A Market Driven by Scale

The U.S. core banking landscape is massive. Thousands of mid-tier and regional institutions still run legacy cores dating back decades.

For many, modernization is not about innovation — it’s about survival.

Large-scale projects continue to be driven by infrastructure risk, compliance pressure, and cost reduction rather than customer experience or product agility. That pragmatism keeps the market active, but also conservative.

“Transformation in the U.S. is often reactive, not revolutionary.”

 

Why the U.S. Dominates the Numbers

Several structural factors explain America’s lead in CB RADAR™ data:

  • Vendor proximity: U.S.-based providers maintain strong banking relationships and delivery networks.
  • Regulatory clarity: Defined frameworks make it easier to scope and fund large projects.
  • Capital availability: Even mid-size banks can secure the budgets to modernize.

In short, the U.S. dominates because it has the most opportunities to modernize. But that doesn’t necessarily mean it’s ahead of the curve.

The Global Catch-Up

Outside the U.S., smaller and newer banks are leapfrogging legacy altogether.

In markets like Vietnam, Nigeria, and Kuwait, institutions are adopting cloud- native cores as their first core system — skipping decades of accumulated technical debt.

These banks are nimble by necessity, and their smaller size allows faster cycles of experimentation and adoption.

“Emerging markets aren’t catching up — they’re leapfrogging.”

 

What the U.S. Can Learn

U.S. banks have the advantage of scale but often lack the agility to capitalize on it.
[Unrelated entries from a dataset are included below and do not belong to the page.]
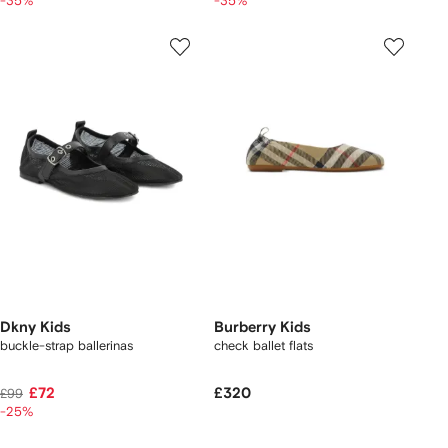
-35%
-35%
Dkny Kids
Burberry Kids
buckle-strap ballerinas
check ballet flats
£72
£320
£99
-25%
The most progressive institutions in our dataset share three habits:

1. Modular thinking: Breaking down transformation into discrete, measurable components.
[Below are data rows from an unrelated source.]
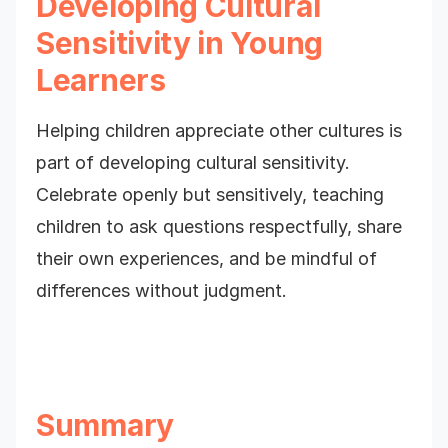
Developing Cultural
Sensitivity in Young
Learners
Helping children appreciate other cultures is
part of developing cultural sensitivity.
Celebrate openly but sensitively, teaching
children to ask questions respectfully, share
their own experiences, and be mindful of
differences without judgment.
Summary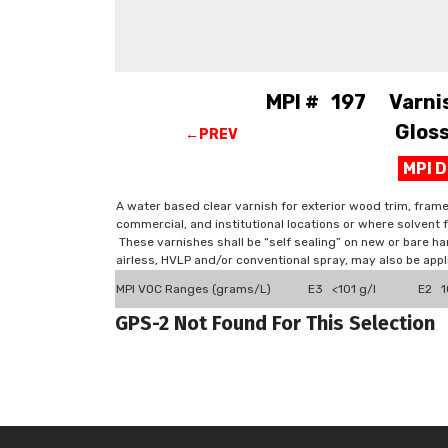
MPI # 197 Varnish
Gloss
←PREV
MPI 
A water based clear varnish for exterior wood trim, frame
commercial, and institutional locations or where solvent
These varnishes shall be “self sealing” on new or bare 
airless, HVLP and/or conventional spray, may also be appli
MPI VOC Ranges (grams/L)
E3 <101 g/l
E2 1
GPS-2 Not Found For This Selection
2. Cloud fluency: Moving from hybrid stopgaps to operating-model redesign.

3. Partner ecosystems: Building delivery alliances rather than vendor dependencies.

 

The result is a new hybrid: American scale, delivered with startup speed.

 

The Outlook

The U.S. will continue to lead in transformation volume — but not necessarily in innovation.

If emerging markets maintain their current pace, the next CB RADAR™ report may show a shift in where meaningful modernization is happening fastest.
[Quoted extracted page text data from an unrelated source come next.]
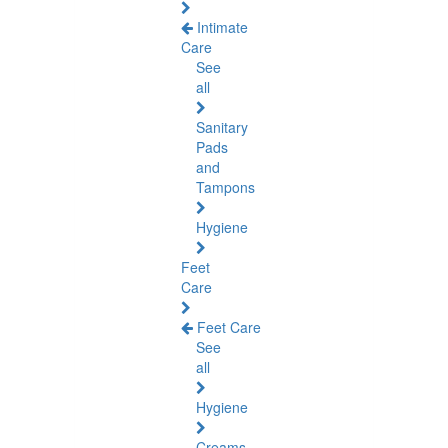
Intimate
Care
See
all
Sanitary
Pads
and
Tampons
Hygiene
Feet
Care
Feet Care
See
all
Hygiene
Creams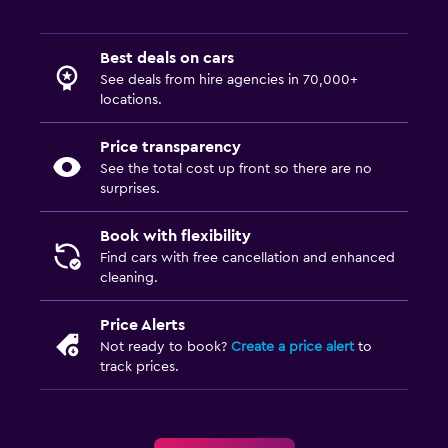
Best deals on cars
See deals from hire agencies in 70,000+
locations.
Price transparency
See the total cost up front so there are no
surprises.
Book with flexibility
Find cars with free cancellation and enhanced
cleaning.
Price Alerts
Not ready to book?
Create a price alert
to
track prices.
“Leadership in transformation isn’t about geography — it’s about mindset.”

 

 

What CB RADAR™ Reveals

CB RADAR™ 2025 highlights both the strength and the vulnerability of the U.S. banking sector.

Scale has fueled progress, but legacy inertia remains its shadow.

The question for the next few years isn’t whether the U.S. will modernize — it’s whether it will redefine what modernization means.